Those who feel that country house opera is in some way not the real thing, just an excuse to dress up and picnic on manicured lawns, should hie to Garsington’s new Die Entführung aus dem Serail with all speed. Yes, the setting is absolutely stunning, people do bring their own food for the hour-and-a-half-long interval, and anyone uncertain of the definition of froideur should try turning up in an ordinary suit instead of black tie. But above and beyond all the frippery, Garsington have come up with a production of this neglected Mozart masterpiece that makes me wonder why it isn’t at least as popular as his Da Ponte operas or Flute.

Aaron Neil (Selim) with chorus © Johan Persson
Aaron Neil (Selim) with chorus
© Johan Persson

Of course, it may be performed less often solely because it’s near impossible to find singers who can do it justice. In Amadeus, Peter Shaffer has Salieri deduce from one of Konstanze’s arias that Mozart was sleeping with the singer, and had written her this showy piece as payment in kind. It’s a nice idea, but when you hear the music he gave Blonde and Belmonte, you’re forced to conclude that Mozart either had Herculean (and varied) sexual appetites, or else he just felt like writing that way. Whatever the truth, Garsington have found a glorious Konstanze in Rebecca Nelsen, consistently in the centre of every note during even the most demanding musical acrobatics.

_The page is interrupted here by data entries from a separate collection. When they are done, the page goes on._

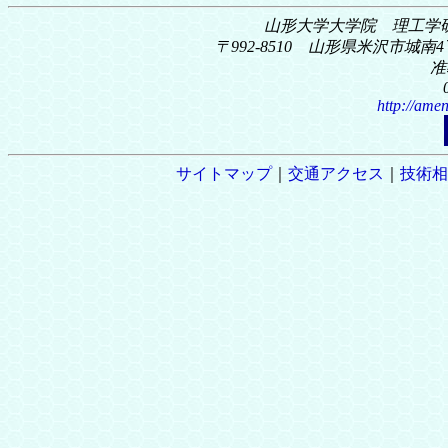
山形大学大学院 理工学
〒992-8510 山形県米沢市城南4丁
准
http://amen
サイトマップ
｜
交通アクセス
｜
技術相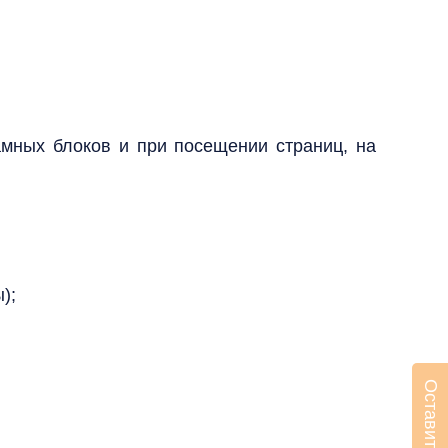
амных блоков и при посещении страниц, на
);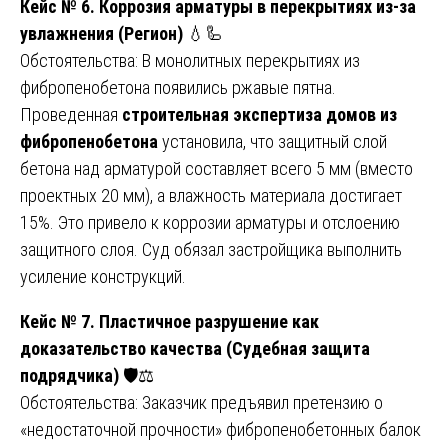
Кейс № 6. Коррозия арматуры в перекрытиях из-за
увлажнения (Регион)
💧🦾
Обстоятельства: В монолитных перекрытиях из
фибропенобетона появились ржавые пятна.
Проведенная
строительная экспертиза домов из
фибропенобетона
установила, что защитный слой
бетона над арматурой составляет всего 5 мм (вместо
проектных 20 мм), а влажность материала достигает
15%. Это привело к коррозии арматуры и отслоению
защитного слоя. Суд обязал застройщика выполнить
усиление конструкций.
Кейс № 7. Пластичное разрушение как
доказательство качества (Судебная защита
подрядчика)
🛡️⚖️
Обстоятельства: Заказчик предъявил претензию о
«недостаточной прочности» фибропенобетонных балок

This is all the more impressive since director Daniel Slater is in no mood to let her simply stand there and concentrate on singing. His concept is that the modern equivalent of a sultan with a harem is an über-rich plutocrat, specifically one originally from Moscow who’s bought himself a football team with a predominantly blue strip (a reference that wouldn’t have been lost on David Mellor, who was also in the audience). Having bought himself everything he wants (including, by the end, the Champions League), Selim can’t understand why he can’t buy Konstanze’s love. Thus during her first aria she goes through the rituals expected of a Chelsea lady-who-lunches – tai chi, boxercising, yoga, even a fish pedicure. Her second, after thuggish dark-suited head of security Osmin catches her trying to escape her gilded cage, explains away what Shaffer’s Salieri called “ten minutes of ghastly scales” as her being tortured with electricity – shades of Così fan Tutte.

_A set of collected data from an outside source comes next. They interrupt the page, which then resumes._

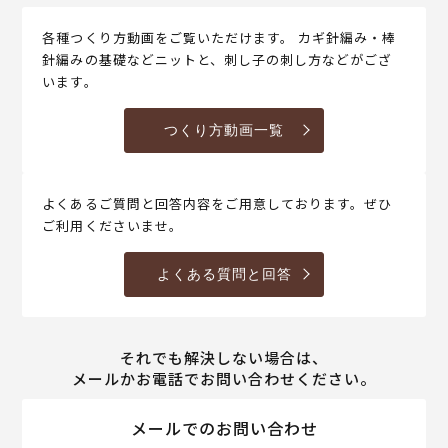
各種つくり方動画をご覧いただけます。 カギ針編み・棒
針編みの基礎などニットと、刺し子の刺し方などがござ
います。
つくり方動画一覧
よくあるご質問と回答内容をご用意しております。ぜひ
ご利用くださいませ。
よくある質問と回答
それでも解決しない場合は、
メールかお電話でお問い合わせください。
メールでのお問い合わせ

Osmin, the other standout performance of the night, is taken by Matthew Rose – not the kind of neophyte singer Garsington would normally seek to provide a leg up for, but how many basses are there who can manage Osmin’s low D? Rose shows a great comic talent along with his remarkable voice, equalled only by the cheeky chappie performance of Mark Wilde as Pedrillo, here reimagined as a cockney sports reporter seeking to interview Selim as a pretext for rescuing his love Blonde. She is played by Susanna Andersson, and if the spoken text describes the character as Swedish, it’s presumably only because Andersson is, and they wisely decided to acknowledge the fact rather than trying to disguise her accent. They take the same approach with American tenor Norman Reinhardt as Belmonte, though there’s no disguising that the two of them struggle with comic delivery in the spoken sections – not a skill that’s often required of opera singers. (The spoken text, incidentally, alternates between English and German, with Italian and Spanish eventually also making an appearance, and unlike the singing no translation is provided – a bizarre decision which meant that a lot of what were evidently good jokes were enjoyed by a small section of the audience.)

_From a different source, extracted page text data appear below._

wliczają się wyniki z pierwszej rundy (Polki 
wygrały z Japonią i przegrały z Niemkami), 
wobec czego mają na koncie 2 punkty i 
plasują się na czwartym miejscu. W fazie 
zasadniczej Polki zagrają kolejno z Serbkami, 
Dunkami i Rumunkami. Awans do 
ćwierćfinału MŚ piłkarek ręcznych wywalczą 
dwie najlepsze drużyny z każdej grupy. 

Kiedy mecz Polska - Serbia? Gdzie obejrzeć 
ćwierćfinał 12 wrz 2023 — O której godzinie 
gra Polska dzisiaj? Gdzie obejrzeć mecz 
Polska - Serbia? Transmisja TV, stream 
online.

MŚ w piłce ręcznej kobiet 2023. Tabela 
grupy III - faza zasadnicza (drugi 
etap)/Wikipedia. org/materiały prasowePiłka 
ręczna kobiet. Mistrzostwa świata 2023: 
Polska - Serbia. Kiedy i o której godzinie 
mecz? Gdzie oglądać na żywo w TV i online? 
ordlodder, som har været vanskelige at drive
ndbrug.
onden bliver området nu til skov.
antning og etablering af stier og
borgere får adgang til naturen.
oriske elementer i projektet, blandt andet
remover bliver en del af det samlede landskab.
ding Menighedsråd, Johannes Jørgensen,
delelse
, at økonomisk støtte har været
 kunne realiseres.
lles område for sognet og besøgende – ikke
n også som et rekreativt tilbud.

In any case, Reinhardt brings a strong baritonal quality to Belmonte’s music, and copes ably with the almost parodic excesses of his Act III aria – too many notes indeed. Andersson has a light and pleasing voice, though perhaps her vibrato is a little incessant and could be left as the seasoning rather than the meal itself. Wilde also has a pleasing and clear tone, though his top proved a little unreliable from time to time.

All too often I have to remind myself to say something about a set design so bland I scarcely noticed it, but Francis O’Connor has worked wonders here – the transition between the kitchen and fourth floor of Selim’s mansion in particular is pure genius. In the pit, William Lacey leads the Garsington Opera Orchestra with poise and sensitivity to the often outrageous demands the music makes of the singers. My one quibble would be the chorus. Whilst I like the idea of making them fans of Selim’s football team, they are rather few in number, and it might be a good idea if none of them had to sing from inside large foam rubber heads, diminishing their sound unnecessarily. A must-see.